The Curious Case of Donald Trump: Immigration
As the United States prepares to welcome President-Elect Donald Trump into the White House, the rest of the world holds its breath. Unanswered questions lie in limbo: Will a wall be built? Will trade relations with China be constrained? What will the relationship between Russia and the United States look like? What about the Iran deal? Only the next four to eight years will give a glimpse into what that will look like. Donald Trump has proposed an extensive slate of various foreign policies, but many wonder whether or not he will hold true to his word.
Every Campaign Has a Theme
In August of 2015, Donald Trump released his immigration plan on his campaign website. The plan honed in on three main focal points:
- “Prioritize the jobs, wages, and security of the American people.”
- “Establish new immigration controls to boost wages and to ensure that open jobs are offered to American workers first.”
- “Protect the economic well-being of the lawful immigrants already living here by curbing uncontrolled foreign worker admissions.”
He also includes a ten-point plan to “Put America First”, which requires Mexico to pay for the wall, ends sanctuary cities, and revokes President Obama’s executive amnesties.
Without a shadow of a doubt, Trump’s claim to fame during the primary season was that he brought the topic of illegal immigration to the debate forefront. This would eventually capture the endorsement of Jeff Sessions, who is acclaimed in the Senate for his hard stance on illegal immigration. The endorsement was the first by a sitting senator and it was announced two days before Super Tuesday, in which thirteen states, most of which are in the south, voted in the primary.
It’s Going to be Huge! Or is it?
Each election cycle, candidates promise what they will accomplish if they are elected. However, candidates rarely get most, if any, of their major goals passed or implemented when they are in office. Because of our government’s structure, it is very difficult for any one person to get something done. Even with a Republican majority in the House and the Senate, Donald Trump will find it very challenging to take on such a massive project. If a bill makes it through both bodies, a debt creeping toward the $20 trillion mark will leave many legislators hesitant to fund it. Some might think that Trump’s promise to have Mexico pay for the wall will actualize, but the chances of this happening are slim to none.

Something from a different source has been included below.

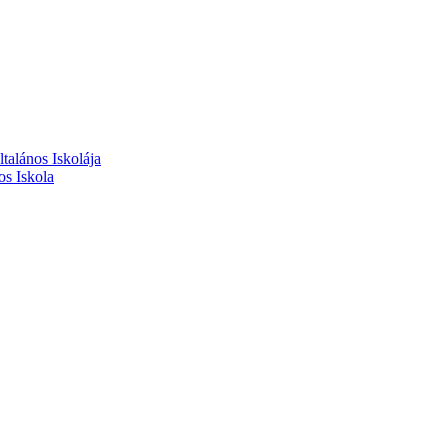
alános Iskolája
s Iskola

Although Trump has a record of not seeming to care what people say, he will soon be in a position of power that requires him to care about what everyone says. For most politicians, reelection is a top priority, and if Trump has any desire to run again in 2020, he will need to be receptive to what the American people are saying. According to a Gallup poll conducted in July 2016, 66% of respondents oppose building a wall along the U.S.-Mexico border. The poll also reports that 84% of respondents are in favor of some sort of amnesty program, which will permit legal citizenship to illegal immigrants if they meet specific standards. Therefore, even if Trump is able to get legislation through both the House and Senate, and get it funded, he will still have a very hard time simultaneously building a wall along the border and satisfying those who elected him.
The Reality of Deportation
According to the most recent Department of Homeland Security (DHS) estimate, conducted in 2012, there are more than 11 million illegal immigrants currently living in the United States. Another study from Pew Research reports that the number of illegal immigrants has stabilized since 2009, peaking in 2007 at 12.2 million. It also reports that the number of illegal immigrants from Mexico has been decreasing. The report explains,
“Populations went up for most unauthorized immigrants from Asia and Central America, but the number also ticked up for those from sub-Saharan Africa. Increases in the number of unauthorized immigrants from other countries mostly offset the decline in the number from Mexico.”
Another promise that Donald Trump made during his campaign was that he would deport all illegal immigrants currently residing in the U.S. Unfortunately for Mr. Trump, the reality in implementing this would be more difficult than building a border wall. The Gallup poll referenced earlier shows that only 32% of respondents favor deporting all immigrants back to their home country. Even if it were logistically feasible, the idea of task forces rounding people up to force them out of the country is not a popular one.